Ukraine: Vize-Ministerpräsidentin soll neue Regierung leiten
Veröffentlicht: Montag, 14.07.2025 15:32

Regierungsumbildung in Kiew
Kiew (dpa) - Der ukrainische Präsident Wolodymyr Selenskyj hat die stellvertretende Ministerpräsidentin Julia Swyrydenko mit der Leitung der Regierung beauftragt. Der Staatschef teilte nach einem Gespräch mit Swyrydenko bei Telegram mit, sie solle die Regierung umbilden. Den bisherigen Regierungschef Denys Schmyhal hatte Selenskyj bereits 2020, also noch vor dem russischen Angriffskrieg, ernannt.
Die Ernennung solle dazu dienen, das Wirtschaftspotenzial der Ukraine besser zu entfalten. Er habe mit Swyrydenko auch über Maßnahmen zur Verbesserung der Hilfen für die Bürgerinnen und Bürger im Land und über eine Vervielfachung der Rüstungsproduktion gesprochen, gab Selenskyj bekannt. Im Parlament, der Werchowna Rada, ist an diesem Mittwoch die Entlassung der alten und am Donnerstag die Ernennung der neuen Regierung angesetzt.

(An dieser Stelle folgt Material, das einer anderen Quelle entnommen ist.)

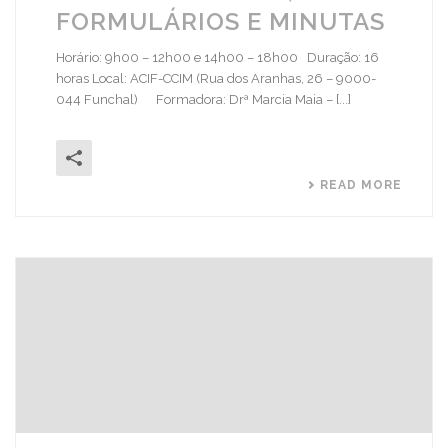
FORMULÁRIOS E MINUTAS
Horário: 9h00 – 12h00 e 14h00 – 18h00 Duração: 16
horas Local: ACIF-CCIM (Rua dos Aranhas, 26 – 9000-
044 Funchal) Formadora: Drª Marcia Maia – [...]
READ MORE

Neue Regierungschefin handelte Rohstoffabkommen aus
Swyrydenko gilt als Wirtschafts- und Handelsexpertin. Die 1985 in der Region Tschernihiw nördlich von Kiew geborene Politikerin war zunächst in der Lokalpolitik und in der Privatwirtschaft tätig, ehe sie nach Selenskyjs Wahlsieg 2019 in die Regierung geholt wurde; zunächst als Vize-Wirtschaftsministerin. Später stieg sie zur stellvertretenden Chefin der Präsidialverwaltung und seit 2021 zur Wirtschaftsministerin und Vize-Regierungschefin auf.
Seit Kriegsbeginn kümmert sie sich um das Anwerben internationaler Hilfen und Kredite. Zuletzt hat sie auch das zwischen Kiew und Washington hart umkämpfte Rohstoffabkommen ausgehandelt. Dabei zeigte sie sich als zähe Verhandlungspartnerin.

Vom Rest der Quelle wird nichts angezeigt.